国とは何だろう。国という大きな枠組みに属していないと、わたしたちが人間らしく生きることは難しい。しかし、「国」というアイデンティティは、私たちを形作る複雑な、無数の要素のたった一つにすぎないはず。好きな音楽、食べ物の好み、どんな家に住み、どんな仕事をしているのか。映画の好みや、それこそ推しのアイドルに至るまで、ひとりの人間のなかには、無数のアイデンティティがある。それなのに、たった一つ、国という帰属のために、敵と味方に分かれて殺しあわねばならぬという価値観に縛られる理不尽から、そろそろ自由になってもいいはずだ。
「すべての いきものが、うまれて そだつ」という文章と生き物たちの鮮やかな絵からはじまるこの絵本は、DNAという生き物の「せっけいしょ」について、わかりやすく楽しく教えてくれる。驚くほどはやく成長するもの、長い時間をかけるもの。大きく成長するもの、小さいサイズでおとなになるもの。環境にあわせてDNAの設計書がつくりかえられ、驚くほど多様な生き物たちが、この地球上に生きているという奇跡がどのようにこの青い星に満ちているのか。その理由が科学の力でわかりはじめたからこそ、なお募る不思議さと豊かさが、ぎっしりとこの絵本には描きこまれている。
様々な肌の色、髪、体格、服装をした人たちが100人以上いる駅を描いた頁と、動物や植物たちが300種類近く(正確に数えるのが難しいほどたくさん!)も描きこまれた頁が呼応するように配置されているのは、考え抜かれてのことだろう。
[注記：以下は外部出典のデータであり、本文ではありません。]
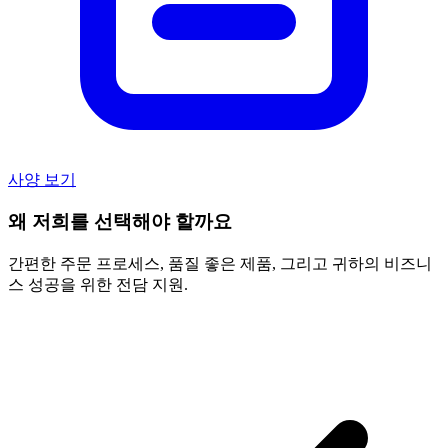
사양 보기
왜 저희를 선택해야 할까요
간편한 주문 프로세스, 품질 좋은 제품, 그리고 귀하의 비즈니
스 성공을 위한 전담 지원.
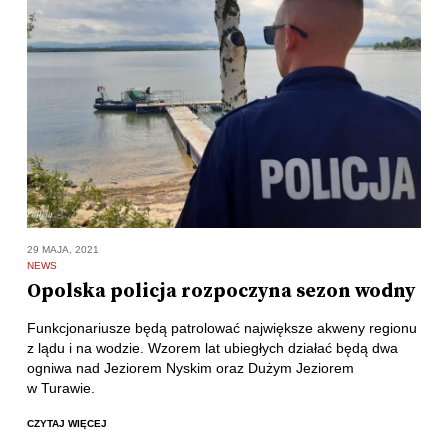
29 MAJA, 2021
NEWS
Opolska policja rozpoczyna sezon wodny
Funkcjonariusze będą patrolować największe akweny regionu
z lądu i na wodzie. Wzorem lat ubiegłych działać będą dwa
ogniwa nad Jeziorem Nyskim oraz Dużym Jeziorem
w Turawie.
CZYTAJ WIĘCEJ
様々な人種に分かれているように見えるが、私たちは「人間」という大きなひとつの種だ。肌や髪の色の違いは、多様性というDNAの生存戦略。人間のDNAという設計書は、ひとりひとり違うけれども、「わたしたちは みんな おなじ、にんげんだから。」地球上のほかの人たちとも似ていること。そして、地球上のすべての生き物の設計書も、どこか同じところがあって、「みんなが おおきな かぞく」であること。大きな命の樹に実る果実のように。
見かけも、生き方もこんなに違う生き物がいる地球の不思議と、それが塩基というたった4つの文字で書かれた暗号から、出来ているんだという驚きを何度も味わいたい。科学は、積み上げられた事実に裏打ちされた大切なことを教えてくれる。動物学者であるニコラ・デイビスは、科学者の視点から、命の不思議を教えてくれるが、そこには深い祈りがあると思う。どうやら、私たち人間の遺伝子には、ある条件がそろうと発動する残虐さが組み込まれている。ゾンビのように蘇る戦争を、これほど繰り返しているのだから。しかし、この血塗られた呪いを解く鍵もやはり私たちのなかにあると思いたい。ニコラ・デイビスは、その鍵のひとつを、子どもたちに手渡したいと思っているのではないだろうか。彼の書いた『せんそうがやってきた日』(レベッカ・コップ絵、長友恵子訳、鈴木出版)という絵本もぜひ読んでほしい。もう、大人たちの憎しみに子どもたちが殺されるのは、たくさんだ。